→ TASK STATEMENT:
What is needed is an exact copy of the lines from the one containing "Uso de dispositivos" through the last line of the records below, with no pictures.

[MATERIAL PROVIDED — start]

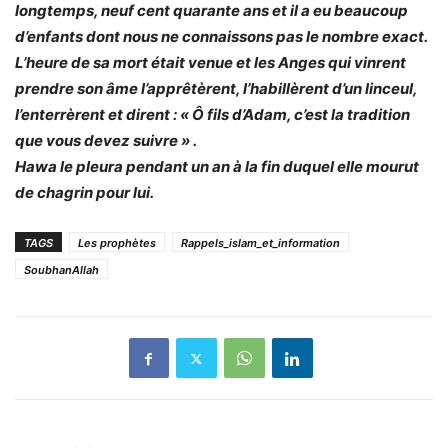
longtemps,
neuf cent quarante ans
et il a eu beaucoup
d’enfants dont nous ne connaissons pas le nombre exact.
L’heure de sa mort était venue et les Anges qui vinrent
prendre son âme l’apprêtèrent, l’habillèrent d’un linceul,
l’enterrèrent et dirent : «
Ô fils d’Adam, c’est la tradition
que vous devez suivre
» .
Hawa le pleura pendant un an à la fin duquel elle mourut
de chagrin pour lui.
TAGS
Les prophètes
Rappels_islam_et_information
SoubhanAllah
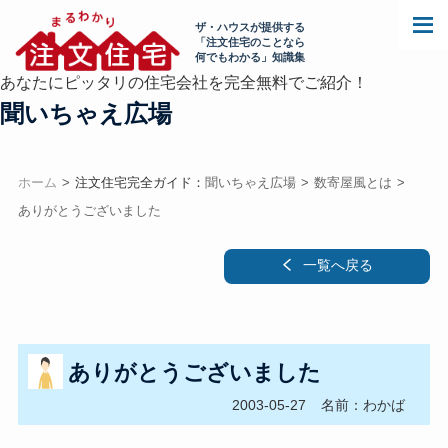
ザ・ハウスが提供する
「注文住宅のことなら
何でもわかる」知識集
あなたにピッタリの住宅会社を完全無料でご紹介！
聞いちゃえ広場
ホーム
注文住宅完全ガイド：
聞いちゃえ広場
数寄屋風とは
ありがとうございました
一覧へ戻る
ありがとうございました
2003-05-27
名前：わかば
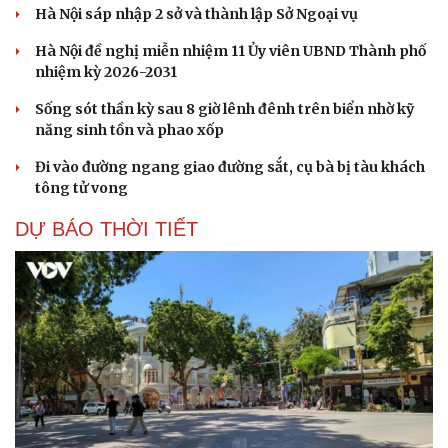
Hà Nội sáp nhập 2 sở và thành lập Sở Ngoại vụ
Hà Nội đề nghị miễn nhiệm 11 Ủy viên UBND Thành phố
nhiệm kỳ 2026-2031
Sống sót thần kỳ sau 8 giờ lênh đênh trên biển nhờ kỹ
năng sinh tồn và phao xốp
Đi vào đường ngang giao đường sắt, cụ bà bị tàu khách
tông tử vong
DỰ BÁO THỜI TIẾT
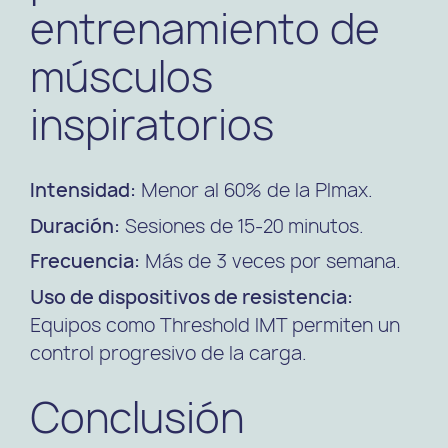
entrenamiento de
músculos
inspiratorios
Intensidad:
Menor al 60% de la PImax.
Duración:
Sesiones de 15-20 minutos.
Frecuencia:
Más de 3 veces por semana.
Uso de dispositivos de resistencia:
Equipos como Threshold IMT permiten un
control progresivo de la carga.
Conclusión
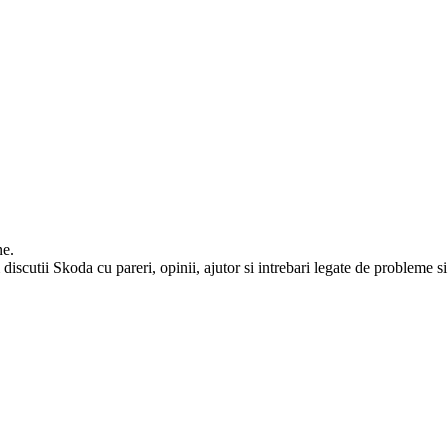
ne.
iscutii Skoda cu pareri, opinii, ajutor si intrebari legate de probleme si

[MATERIAL PROVIDED — finish]

→ EXERCISE RESPONSE:
Uso de dispositivos de resistencia:
Equipos como Threshold IMT permiten un
control progresivo de la carga.
Conclusión
ne.
iscutii Skoda cu pareri, opinii, ajutor si intrebari legate de probleme si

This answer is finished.